We found good practice:

  • The service had appropriate staffing levels in place for the amount of women they scanned. The sonographer had the appropriate mandatory training in place.

  • The service had suitable premises and equipment and looked after them well. Staff kept themselves, the premises and equipment clean.

  • The different kinds of staff within the service worked together as a team to benefit women.

  • A Staff at the service treated women with kindness and compassion. Staff provided support for women in times of emotional distress.

  • The service planned and provided services in a way that met the needs of women and they could access the service when they wanted to.

  • The service engaged well with women, staff, the public to plan and manage its service.

  • The registered manager promoted a positive culture that supported and valued staff, creating a sense of common purpose based on shared values. Staff told us the manager was always approachable with any issues.

21st May 2013 - During a routine inspection pdf icon

We met with four people who had received a service on the day of our inspection. They told us that they had all been very happy with their experience. They spoke positively about the information that they received and the professionalism of the sonographer (the person who carried out the scan). People told us that they felt involved in the process. They said that they were able to ask questions, all of which were answered fully. They told us that their dignity and confidentiality had been maintained at all times. Staff told us how the achieved this.

Staff told us how they responded sensitively to people when they had not had the outcome that they wanted. They also told us how they worked with health care professionals when people needed further consultation.

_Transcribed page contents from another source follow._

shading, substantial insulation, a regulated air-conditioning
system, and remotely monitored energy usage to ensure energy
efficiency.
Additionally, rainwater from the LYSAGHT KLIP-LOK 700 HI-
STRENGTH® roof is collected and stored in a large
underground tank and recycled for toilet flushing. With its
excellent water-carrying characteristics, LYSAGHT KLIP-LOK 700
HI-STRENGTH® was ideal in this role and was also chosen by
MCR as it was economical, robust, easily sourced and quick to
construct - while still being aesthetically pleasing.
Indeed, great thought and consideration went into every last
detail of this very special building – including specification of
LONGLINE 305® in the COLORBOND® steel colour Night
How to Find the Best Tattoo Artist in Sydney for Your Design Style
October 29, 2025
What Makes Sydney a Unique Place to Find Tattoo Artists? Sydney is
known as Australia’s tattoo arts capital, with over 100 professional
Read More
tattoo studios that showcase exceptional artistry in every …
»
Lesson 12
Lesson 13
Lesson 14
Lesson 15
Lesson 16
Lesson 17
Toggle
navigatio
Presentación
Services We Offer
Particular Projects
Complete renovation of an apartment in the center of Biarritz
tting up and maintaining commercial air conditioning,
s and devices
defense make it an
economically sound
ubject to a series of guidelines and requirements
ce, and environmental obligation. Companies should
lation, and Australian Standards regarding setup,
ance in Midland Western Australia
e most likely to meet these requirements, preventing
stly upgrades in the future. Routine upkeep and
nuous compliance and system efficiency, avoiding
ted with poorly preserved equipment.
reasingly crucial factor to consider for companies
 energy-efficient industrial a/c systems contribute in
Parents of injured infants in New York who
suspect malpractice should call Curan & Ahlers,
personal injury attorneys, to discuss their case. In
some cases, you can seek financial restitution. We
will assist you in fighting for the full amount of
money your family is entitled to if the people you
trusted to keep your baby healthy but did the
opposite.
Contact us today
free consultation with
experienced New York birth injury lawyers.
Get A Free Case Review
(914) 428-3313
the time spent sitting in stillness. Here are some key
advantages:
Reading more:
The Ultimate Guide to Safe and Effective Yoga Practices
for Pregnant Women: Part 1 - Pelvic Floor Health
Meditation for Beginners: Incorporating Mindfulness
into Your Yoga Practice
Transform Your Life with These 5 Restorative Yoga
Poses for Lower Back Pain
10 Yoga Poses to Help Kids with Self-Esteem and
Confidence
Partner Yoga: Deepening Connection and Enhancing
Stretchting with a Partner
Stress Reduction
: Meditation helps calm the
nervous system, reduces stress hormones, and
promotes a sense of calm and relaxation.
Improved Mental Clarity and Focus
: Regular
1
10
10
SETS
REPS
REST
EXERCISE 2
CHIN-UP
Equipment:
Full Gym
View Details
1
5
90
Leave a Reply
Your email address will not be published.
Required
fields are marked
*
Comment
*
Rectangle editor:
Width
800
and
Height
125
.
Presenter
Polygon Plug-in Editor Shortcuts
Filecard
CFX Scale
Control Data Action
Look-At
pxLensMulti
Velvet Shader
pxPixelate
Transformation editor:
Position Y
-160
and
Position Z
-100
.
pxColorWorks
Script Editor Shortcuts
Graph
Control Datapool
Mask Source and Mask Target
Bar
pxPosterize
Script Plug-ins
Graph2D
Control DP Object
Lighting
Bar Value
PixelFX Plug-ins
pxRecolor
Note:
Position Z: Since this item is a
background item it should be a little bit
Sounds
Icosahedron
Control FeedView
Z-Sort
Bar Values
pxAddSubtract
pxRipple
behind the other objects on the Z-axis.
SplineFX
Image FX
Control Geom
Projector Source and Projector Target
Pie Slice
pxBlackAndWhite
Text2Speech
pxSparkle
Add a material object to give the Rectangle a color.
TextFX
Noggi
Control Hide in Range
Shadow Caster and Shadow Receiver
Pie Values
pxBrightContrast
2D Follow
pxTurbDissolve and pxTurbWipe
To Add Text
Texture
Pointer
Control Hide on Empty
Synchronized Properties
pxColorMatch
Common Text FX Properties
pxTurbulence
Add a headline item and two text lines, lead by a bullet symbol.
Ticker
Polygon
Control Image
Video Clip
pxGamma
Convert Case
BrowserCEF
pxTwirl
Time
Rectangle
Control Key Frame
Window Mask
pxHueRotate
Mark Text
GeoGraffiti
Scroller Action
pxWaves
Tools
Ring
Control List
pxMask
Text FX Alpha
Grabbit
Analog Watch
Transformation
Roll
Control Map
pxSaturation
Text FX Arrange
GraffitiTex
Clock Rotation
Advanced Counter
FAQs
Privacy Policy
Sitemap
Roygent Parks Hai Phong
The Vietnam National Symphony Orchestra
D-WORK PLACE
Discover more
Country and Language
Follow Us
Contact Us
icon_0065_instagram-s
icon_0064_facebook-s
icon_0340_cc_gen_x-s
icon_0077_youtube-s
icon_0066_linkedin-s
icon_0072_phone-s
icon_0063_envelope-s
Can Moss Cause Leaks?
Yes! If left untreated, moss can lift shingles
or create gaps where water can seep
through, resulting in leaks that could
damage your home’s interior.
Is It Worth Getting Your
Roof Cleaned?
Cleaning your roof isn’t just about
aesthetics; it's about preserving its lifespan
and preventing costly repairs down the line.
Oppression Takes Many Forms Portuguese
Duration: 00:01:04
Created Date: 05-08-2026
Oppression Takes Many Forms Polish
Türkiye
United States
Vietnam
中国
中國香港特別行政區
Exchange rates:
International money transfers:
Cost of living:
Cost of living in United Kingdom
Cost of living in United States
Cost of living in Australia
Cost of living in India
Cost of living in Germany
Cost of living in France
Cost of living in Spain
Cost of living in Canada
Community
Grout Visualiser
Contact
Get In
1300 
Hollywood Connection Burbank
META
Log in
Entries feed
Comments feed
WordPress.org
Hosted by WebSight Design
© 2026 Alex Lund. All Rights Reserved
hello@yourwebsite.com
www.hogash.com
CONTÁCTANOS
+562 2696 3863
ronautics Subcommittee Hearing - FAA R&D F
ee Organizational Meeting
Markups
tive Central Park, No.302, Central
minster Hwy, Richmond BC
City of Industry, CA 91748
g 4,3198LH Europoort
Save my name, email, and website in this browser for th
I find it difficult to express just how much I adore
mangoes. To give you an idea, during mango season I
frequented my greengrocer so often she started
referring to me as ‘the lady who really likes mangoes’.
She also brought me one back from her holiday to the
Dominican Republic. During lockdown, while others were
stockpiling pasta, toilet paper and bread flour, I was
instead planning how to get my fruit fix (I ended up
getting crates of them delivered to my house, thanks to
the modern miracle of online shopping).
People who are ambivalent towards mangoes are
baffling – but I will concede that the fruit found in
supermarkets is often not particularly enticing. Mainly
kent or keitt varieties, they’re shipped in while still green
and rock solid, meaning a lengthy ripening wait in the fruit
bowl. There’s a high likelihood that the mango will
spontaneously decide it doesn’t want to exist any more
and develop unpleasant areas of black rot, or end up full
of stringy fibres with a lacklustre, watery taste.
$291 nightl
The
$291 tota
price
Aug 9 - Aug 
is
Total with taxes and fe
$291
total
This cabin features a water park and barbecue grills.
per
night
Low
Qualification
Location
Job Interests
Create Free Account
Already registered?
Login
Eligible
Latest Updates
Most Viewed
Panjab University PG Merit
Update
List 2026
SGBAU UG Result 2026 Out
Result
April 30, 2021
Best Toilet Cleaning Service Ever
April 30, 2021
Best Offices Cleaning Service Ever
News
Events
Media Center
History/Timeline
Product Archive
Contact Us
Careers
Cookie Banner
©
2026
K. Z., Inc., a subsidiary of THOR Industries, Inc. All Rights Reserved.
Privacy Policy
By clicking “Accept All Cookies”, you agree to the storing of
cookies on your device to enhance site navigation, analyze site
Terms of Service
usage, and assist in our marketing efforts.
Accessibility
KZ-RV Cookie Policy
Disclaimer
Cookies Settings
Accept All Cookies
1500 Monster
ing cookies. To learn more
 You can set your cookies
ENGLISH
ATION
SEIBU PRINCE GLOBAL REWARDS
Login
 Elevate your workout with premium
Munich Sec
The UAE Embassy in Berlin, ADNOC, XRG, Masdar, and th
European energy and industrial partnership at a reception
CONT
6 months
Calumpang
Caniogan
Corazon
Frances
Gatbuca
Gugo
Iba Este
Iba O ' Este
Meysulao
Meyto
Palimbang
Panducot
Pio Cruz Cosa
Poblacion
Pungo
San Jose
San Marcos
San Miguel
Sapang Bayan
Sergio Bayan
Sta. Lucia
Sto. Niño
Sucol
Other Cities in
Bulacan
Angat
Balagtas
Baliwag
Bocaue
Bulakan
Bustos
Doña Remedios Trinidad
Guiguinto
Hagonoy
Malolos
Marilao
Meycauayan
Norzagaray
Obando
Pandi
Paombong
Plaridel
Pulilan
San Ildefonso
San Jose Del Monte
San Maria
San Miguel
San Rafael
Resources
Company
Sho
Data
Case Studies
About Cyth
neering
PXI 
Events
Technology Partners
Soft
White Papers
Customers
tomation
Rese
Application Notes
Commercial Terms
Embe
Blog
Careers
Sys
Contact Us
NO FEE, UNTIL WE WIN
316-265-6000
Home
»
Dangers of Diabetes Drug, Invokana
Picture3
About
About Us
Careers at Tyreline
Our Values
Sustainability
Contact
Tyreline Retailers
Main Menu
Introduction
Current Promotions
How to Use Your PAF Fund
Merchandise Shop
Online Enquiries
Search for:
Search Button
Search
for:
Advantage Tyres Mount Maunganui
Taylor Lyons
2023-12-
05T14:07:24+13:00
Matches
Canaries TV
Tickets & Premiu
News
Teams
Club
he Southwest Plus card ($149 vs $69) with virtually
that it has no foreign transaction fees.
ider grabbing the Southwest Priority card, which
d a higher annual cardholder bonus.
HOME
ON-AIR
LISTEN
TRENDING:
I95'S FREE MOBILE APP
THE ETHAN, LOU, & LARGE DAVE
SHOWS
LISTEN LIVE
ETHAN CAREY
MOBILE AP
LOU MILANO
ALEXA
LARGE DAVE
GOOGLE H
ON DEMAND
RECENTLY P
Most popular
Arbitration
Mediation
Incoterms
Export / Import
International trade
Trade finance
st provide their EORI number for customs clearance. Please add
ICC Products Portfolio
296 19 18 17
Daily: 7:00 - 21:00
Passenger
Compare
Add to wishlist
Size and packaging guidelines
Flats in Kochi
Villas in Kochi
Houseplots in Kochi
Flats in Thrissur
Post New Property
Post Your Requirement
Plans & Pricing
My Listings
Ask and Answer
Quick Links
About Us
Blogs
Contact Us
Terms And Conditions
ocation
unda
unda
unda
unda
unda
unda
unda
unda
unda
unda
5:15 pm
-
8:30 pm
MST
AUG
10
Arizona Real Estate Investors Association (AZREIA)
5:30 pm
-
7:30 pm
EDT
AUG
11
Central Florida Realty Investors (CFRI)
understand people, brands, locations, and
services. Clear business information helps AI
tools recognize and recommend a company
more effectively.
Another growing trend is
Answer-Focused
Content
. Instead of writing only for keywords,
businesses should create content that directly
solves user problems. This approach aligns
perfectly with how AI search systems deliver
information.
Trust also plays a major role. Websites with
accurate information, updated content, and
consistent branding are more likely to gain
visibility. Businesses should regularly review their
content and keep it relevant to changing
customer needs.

The environment was clean and hygienic. All appropriate checks had been carried out toe sure equipment was well maintained. Although the clinic did not have disabled access, the provider alerted people to this on their website and by word of mouth when people booked appointments.

The staff team was very small. Everyone felt that they worked well as a team to ensure people received a good service.

We saw that there was a complaints procedure in place. There had been no complaints about the service and staff told us how customer satisfaction was very important to them. They told us how they resolved issues before they became complaints.